BEGIN
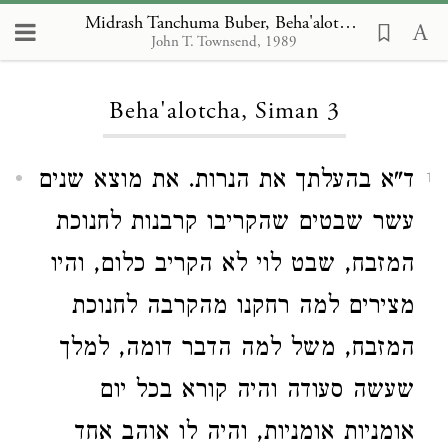
Midrash Tanchuma Buber, Beha'alotcha 3
John T. Townsend, 1989
Loading...
Beha'alotcha, Siman 3
ד"א בהעלתך את הנרות. את מוצא שנים
1
עשר שבטים שהקריבו קרבנות לחנוכת
המזבח, שבט לוי לא הקריב כלום, והיו
מצירים למה רחקנו מהקרבה לחנוכת
המזבח, משל למה הדבר דומה, למלך
שעשה סעודה והיה קורא בכל יום
אומניות אומניות, והיה לו אוהב אחד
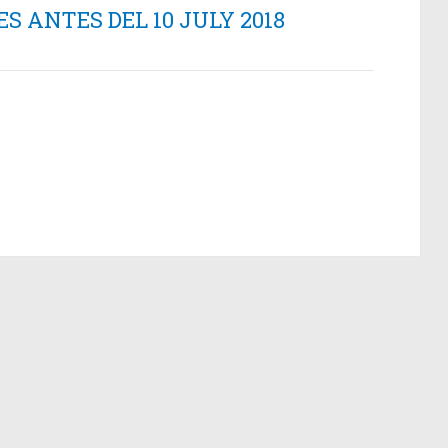
 ANTES DEL 10 JULY 2018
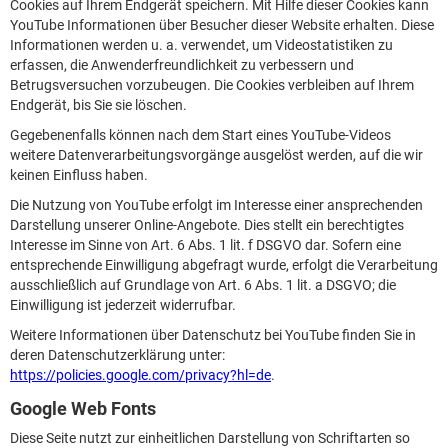
Cookies auf Ihrem Endgerät speichern. Mit Hilfe dieser Cookies kann
YouTube Informationen über Besucher dieser Website erhalten. Diese
Informationen werden u. a. verwendet, um Videostatistiken zu
erfassen, die Anwenderfreundlichkeit zu verbessern und
Betrugsversuchen vorzubeugen. Die Cookies verbleiben auf Ihrem
Endgerät, bis Sie sie löschen.
Gegebenenfalls können nach dem Start eines YouTube-Videos
weitere Datenverarbeitungsvorgänge ausgelöst werden, auf die wir
keinen Einfluss haben.
Die Nutzung von YouTube erfolgt im Interesse einer ansprechenden
Darstellung unserer Online-Angebote. Dies stellt ein berechtigtes
Interesse im Sinne von Art. 6 Abs. 1 lit. f DSGVO dar. Sofern eine
entsprechende Einwilligung abgefragt wurde, erfolgt die Verarbeitung
ausschließlich auf Grundlage von Art. 6 Abs. 1 lit. a DSGVO; die
Einwilligung ist jederzeit widerrufbar.
Weitere Informationen über Datenschutz bei YouTube finden Sie in
deren Datenschutzerklärung unter:
https://policies.google.com/privacy?hl=de
.
Google Web Fonts
Diese Seite nutzt zur einheitlichen Darstellung von Schriftarten so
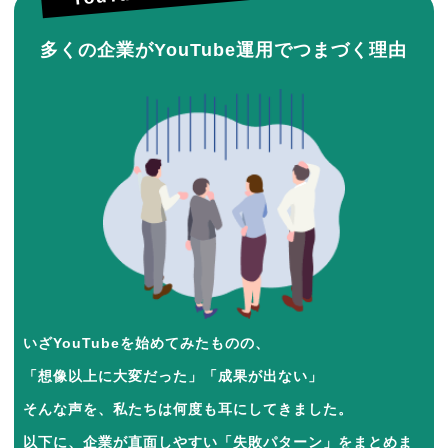
多くの企業がYouTube運用でつまづく理由
いざYouTubeを始めてみたものの、
「想像以上に大変だった」「成果が出ない」
そんな声を、私たちは何度も耳にしてきました。
以下に、企業が直面しやすい「失敗パターン」をまとめま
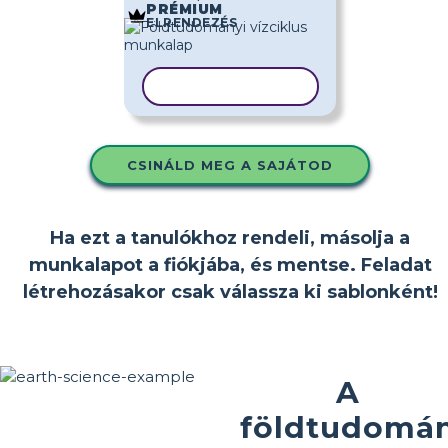
PRÉMIUM
ELRENDEZÉS
SABLON MÁSOLÁSA
CSINÁLD MEG A SAJÁTOD
Ha ezt a tanulókhoz rendeli, másolja a
munkalapot a fiókjába, és mentse. Feladat
létrehozásakor csak válassza ki sablonként!
A
földtudomá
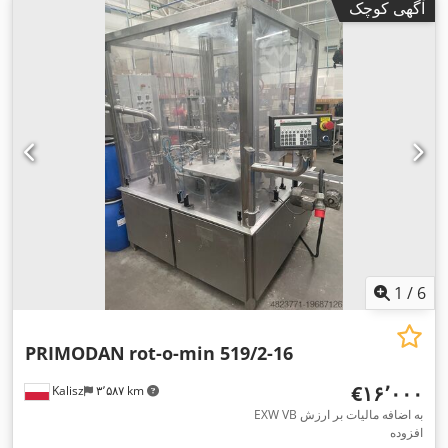
آگهی کوچک
1
/
6
PRIMODAN
rot-o-min 519/2-16
‎€۱۶٬۰۰۰
Kalisz
۳٬۵۸۷ km
EXW VB به اضافه مالیات بر ارزش
افزوده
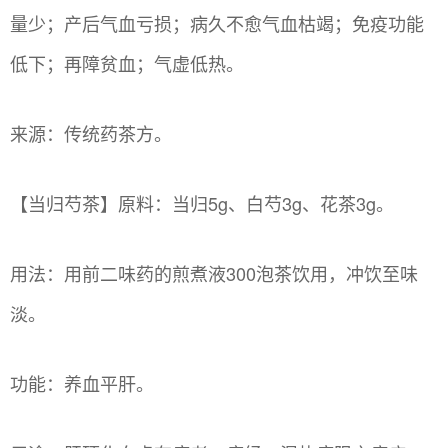
量少；产后气血亏损；病久不愈气血枯竭；免疫功能
低下；再障贫血；气虚低热。
来源：传统药茶方。
【当归芍茶】原料：当归5g、白芍3g、花茶3g。
用法：用前二味药的煎煮液300泡茶饮用，冲饮至味
淡。
功能：养血平肝。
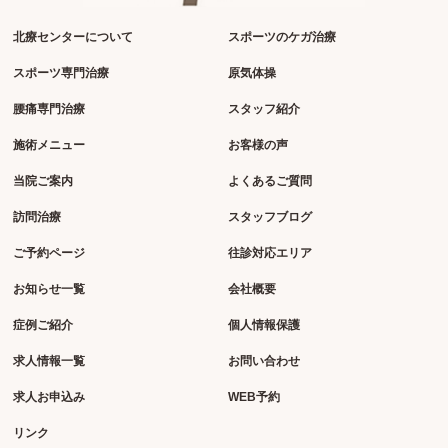
北療センターについて
スポーツのケガ治療
スポーツ専門治療
原気体操
腰痛専門治療
スタッフ紹介
施術メニュー
お客様の声
当院ご案内
よくあるご質問
訪問治療
スタッフブログ
ご予約ページ
往診対応エリア
お知らせ一覧
会社概要
症例ご紹介
個人情報保護
求人情報一覧
お問い合わせ
求人お申込み
WEB予約
リンク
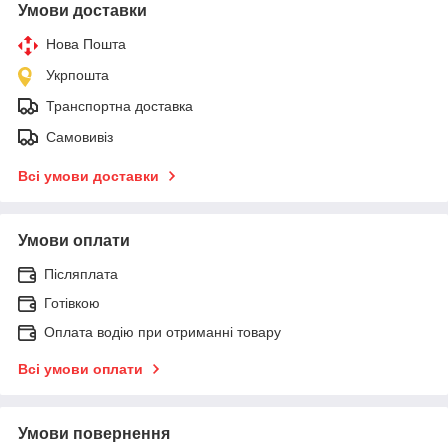
Умови доставки
Нова Пошта
Укрпошта
Транспортна доставка
Самовивіз
Всі умови доставки
Умови оплати
Післяплата
Готівкою
Оплата водію при отриманні товару
Всі умови оплати
Умови повернення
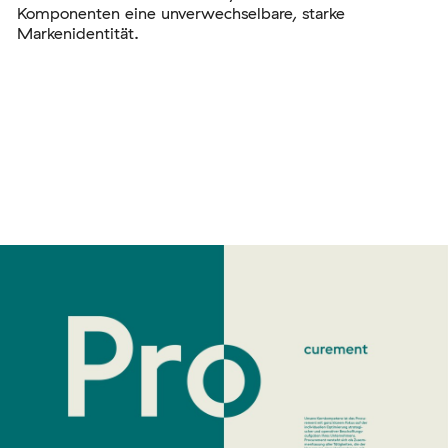
Komponenten eine unverwechselbare, starke
Markenidentität.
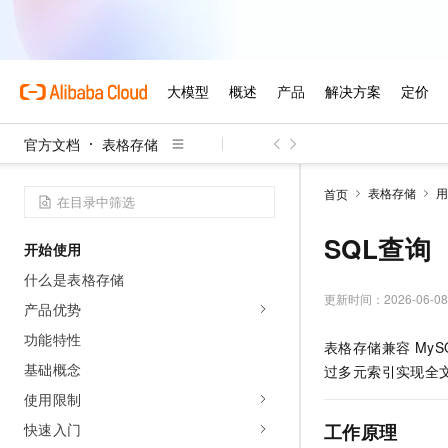
官方文档
表格存储
表格存储
用
首页
SQL查询
开始使用
什么是表格存储
更新时间：
2026-06-08
产品优势
功能特性
表格存储兼容 MyS
基础概念
过多元索引实现全
使用限制
快速入门
工作原理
END
- Prompt -
Work out how many lines of the records contain the string "Cookies". Nothing but the number should be written.

- Answer to the problem -
2